Question: Is it within the scope of OT practice in home care to do breathing precautions (e.g., to decrease mucous, coughing) in preparation for activities and to use a stethoscope to listen to heart/lung sounds to monitor clients with CHF and prevent re-hospitalization?
Answer: When making these types of decisions, a prudent first step is always to consult the state licensure board since practice acts contain a legally defined scope of practice and the board is responsible for interpreting the parameters of practice. The foundations of a profession’s scope of practice are inclusion in the educational curriculum, a history of application in practice, and language in state regulation, although that language can be quite general and is unlikely to address something as specific as this question.

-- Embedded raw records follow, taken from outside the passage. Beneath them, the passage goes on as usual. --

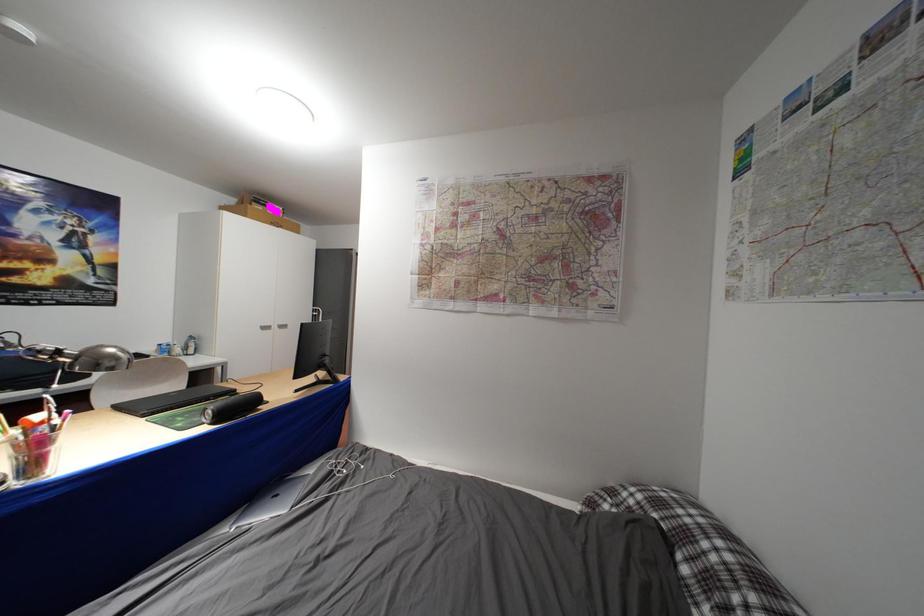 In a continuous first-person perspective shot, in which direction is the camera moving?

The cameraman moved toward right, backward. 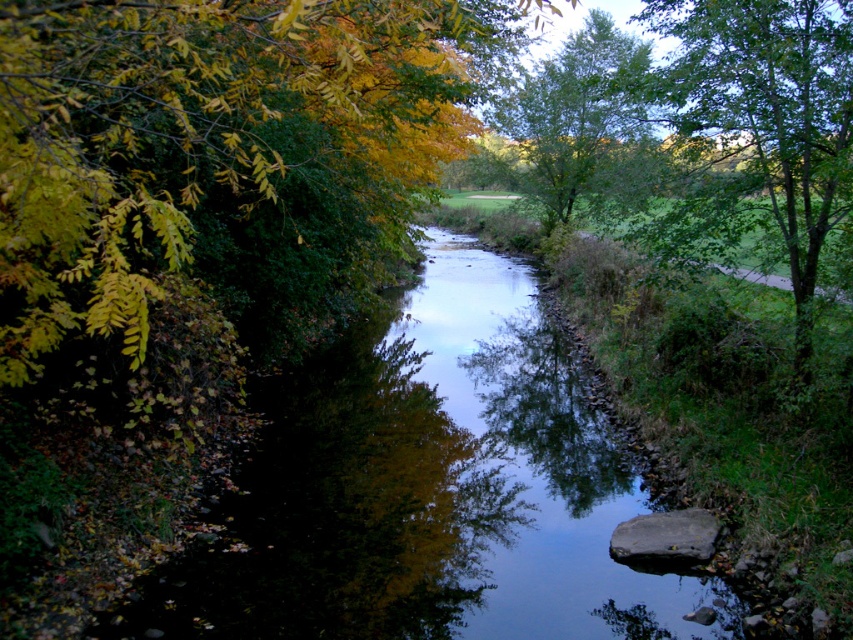 Question: Which of these objects is positioned closest to the green leafy tree at upper center?

Choices:
 (A) yellow-green leaves at upper left
 (B) green leafy tree at right

Answer: (B)

Question: Can you confirm if yellow-green leaves at upper left is smaller than green leafy tree at right?

Choices:
 (A) yes
 (B) no

Answer: (A)

Question: Observing the image, what is the correct spatial positioning of yellow-green leaves at upper left in reference to green leafy tree at right?

Choices:
 (A) below
 (B) above

Answer: (A)

Question: Among these points, which one is nearest to the camera?

Choices:
 (A) (651, 157)
 (B) (103, 93)
 (C) (769, 48)

Answer: (B)

Question: Is yellow-green leaves at upper left smaller than green leafy tree at right?

Choices:
 (A) yes
 (B) no

Answer: (A)

Question: Which of the following is the farthest from the observer?

Choices:
 (A) (802, 250)
 (B) (173, 272)

Answer: (A) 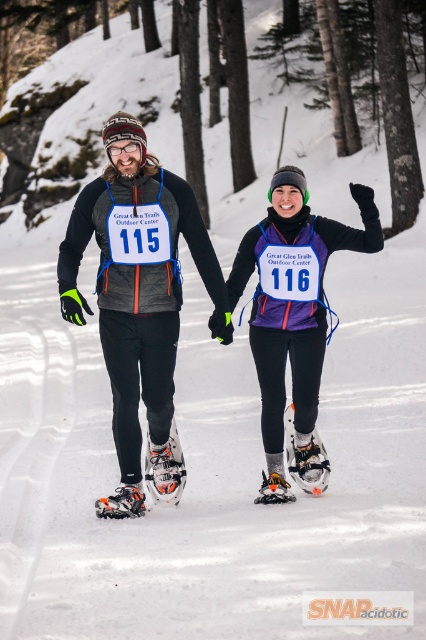 You are a photographer trying to capture the snowshoeing race. You want to take a photo that shows both the matte black snowshoes at center and the white mesh snowshoe at lower center in the same frame. Considering their sizes, which snowshoe will appear larger in the photo?

The matte black snowshoes at center will appear larger in the photo because they are much taller than the white mesh snowshoe at lower center.

You are a participant in the snowshoeing race and want to reach the finish line. You see two points marked on the trail ahead. The first point is at coordinate point(x=317, y=305) and the second point is at coordinate point(x=284, y=484). Which point should you reach first to stay on the correct path?

You should reach point(x=317, y=305) first because it is in front of point(x=284, y=484) along the trail.

You are a photographer trying to capture a clear photo of both the purple matte snowshoe at center and the orange plastic snowshoe at lower center. Since you want to focus on the taller one, which one should you adjust your camera to focus on?

The purple matte snowshoe at center is taller than the orange plastic snowshoe at lower center, so you should adjust your camera to focus on the purple matte snowshoe at center.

If you do not get a definitive response, a second but critical consideration and ethical imperative is competency to provide those interventions. Breathing precautions like chest percussion is typically an intervention performed by a chest PT who has that training. However, this training is not part of OT curricula, nor is the use of a stethoscope to assess heart and lung sounds. Yet in an effort to manage chronic diseases like CHF and keep patients at home, all clinicians involved with that patient may need to expand their skill set so long as it does not exceed reasonable scope of practice parameters and their competency. Further, since practitioners are often working alone in the home health setting, the usual medical/nursing staff who would routinely perform these functions are not readily available. Therefore, specific training and documentation of competency are critical before an OT could perform these interventions. Part of the training for heart/lung assessment must include triggers for contacting the nurse (or physician) when abnormal sounds are detected. In addition, these interventions should be done only to prepare the patient for an activity to address a performance deficit as outlined in the plan of care, consistent with the philosophical basis of occupation-focused care, not as “stand-alone” interventions.